The rewrite will see terms such as the n-word, which featured in his writing from the 1950s and 1960s, be edited out of new editions of the 007 books set for reissue in April. The telegraph reports that some depictions of Black people have also been reworked or removed, but references to other ethnicities, such as a term for east Asian people and Bond’s mocking views of Oddjob, Goldfinger’s Korean henchman, remain.
Revised lines include Bond’s assessment in Live and Let Die that would-be African criminals are “pretty law-abiding chaps I should have thought, except when they’ve drunk too much”, which has been changed to “pretty law-abiding chaps I should have thought”.

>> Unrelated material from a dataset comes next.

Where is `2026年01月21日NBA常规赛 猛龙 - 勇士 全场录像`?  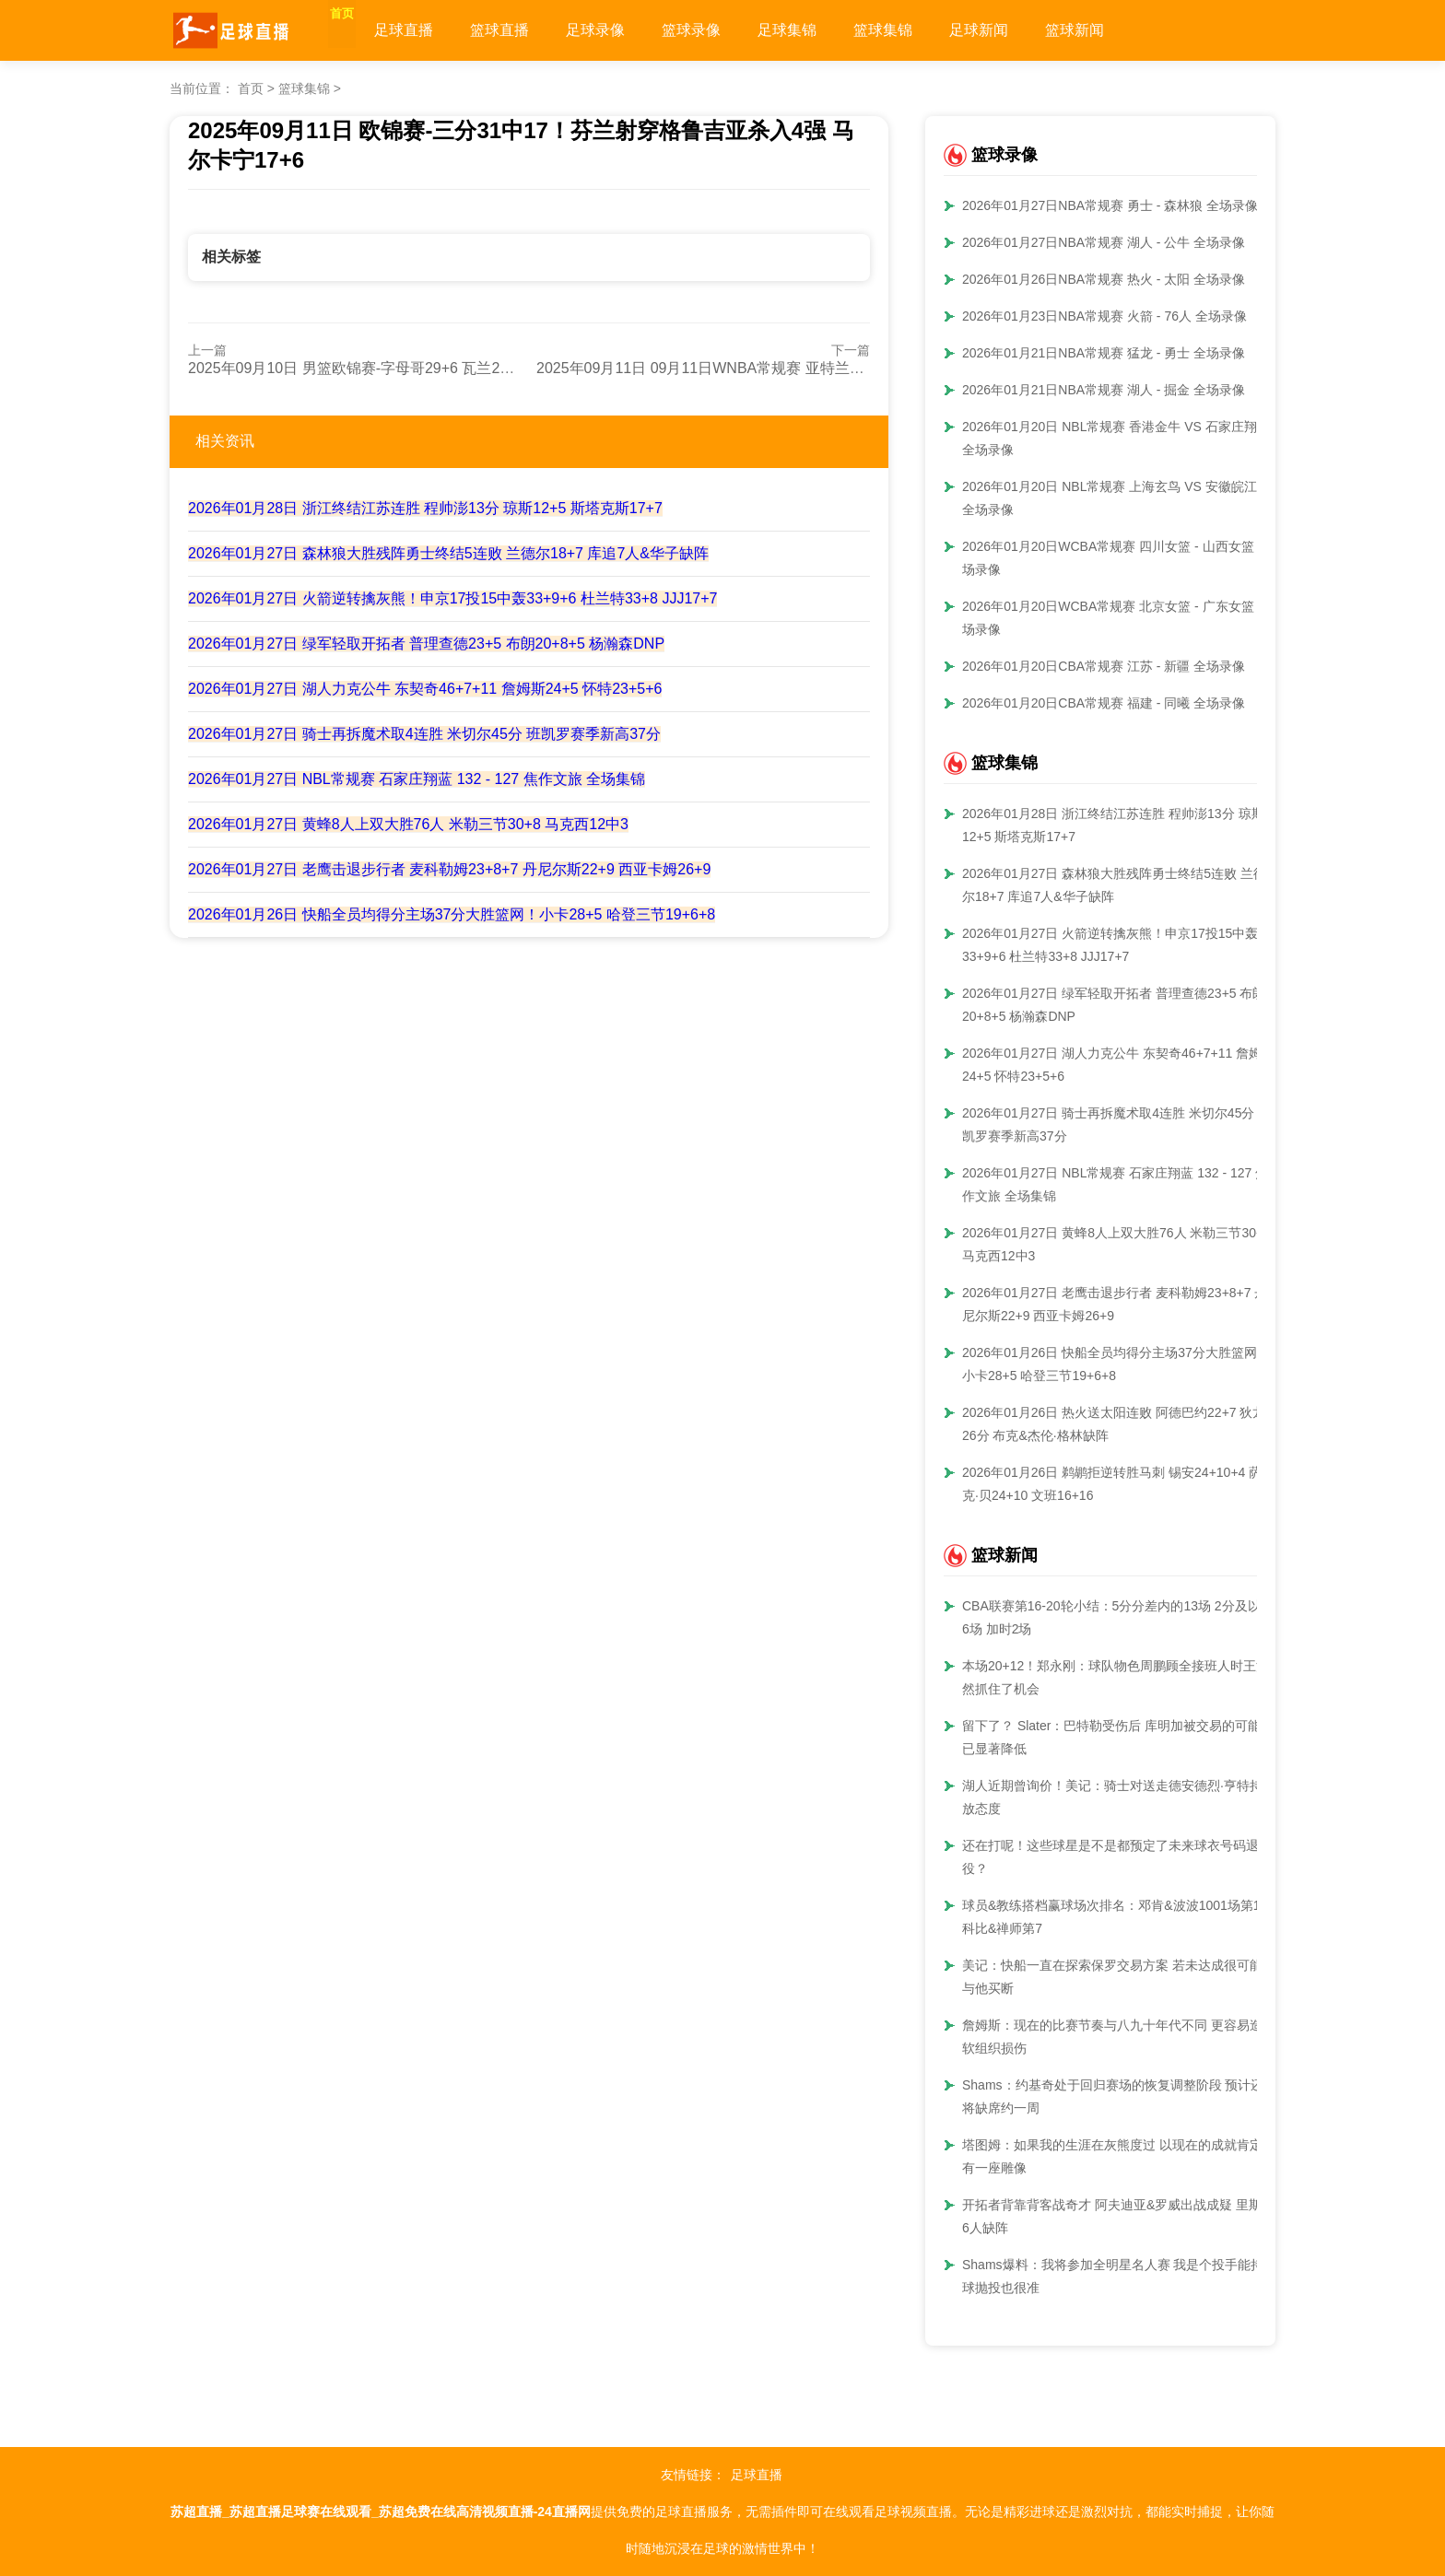 2026年01月21日NBA常规赛 猛龙 - 勇士 全场录像 is located at coordinates (1103, 352).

References to the “sweet tang of rape”, “blithering women”, doing a “man’s work” and references to homosexuality being a “stubborn disability” have been kept in.
A disclaimer alongside the new editions will reportedly read: “This book was written at a time when terms and attitudes which might be considered offensive by modern readers were commonplace. A number of updates have been made in this edition, while keeping as close as possible to the original text and the period in which it is set.”
This comes after books written by children’s author Roald Dahl were also re-written to remove ‘critical language’. The edits to the classic fiction were made by Dahl’s British publisher, Puffin Books.
A spokesperson for the Roald Dahl Story Company said: "We want to ensure that Roald Dahl’s wonderful stories and characters continue to be enjoyed by all children today.
"When publishing new print runs of books written years ago, it’s not unusual to review the language used alongside updating other details including a book’s cover and page layout. Our guiding principle throughout has been to maintain the storylines, characters, and the irreverence and sharp-edged spirit of the original text."
One example of the changes is in ‘Charlie and the Chocolate Factory’. Where Augustus Gloop was described as ‘enormously fat’, he is now depicted as being just ‘enormous’. Another example is in ‘Fantastic Mr Fox’. The word ‘black’ has been removed from a description of tractors in the book. The description now reads “murderous, brutal-looking monsters”.
In a speech to mark the second anniversary of her literary initiative Reading Room at Clarence House, many interpreted that the Queen Consort disapproved of the decision.
The Queen Consort’s speech urged writers “to remain true to your calling, unimpeded by those who may wish to curb the freedom of your expression or your imagination” and added “Let there be no squeaking like mice but only roaring like a pride of lions!”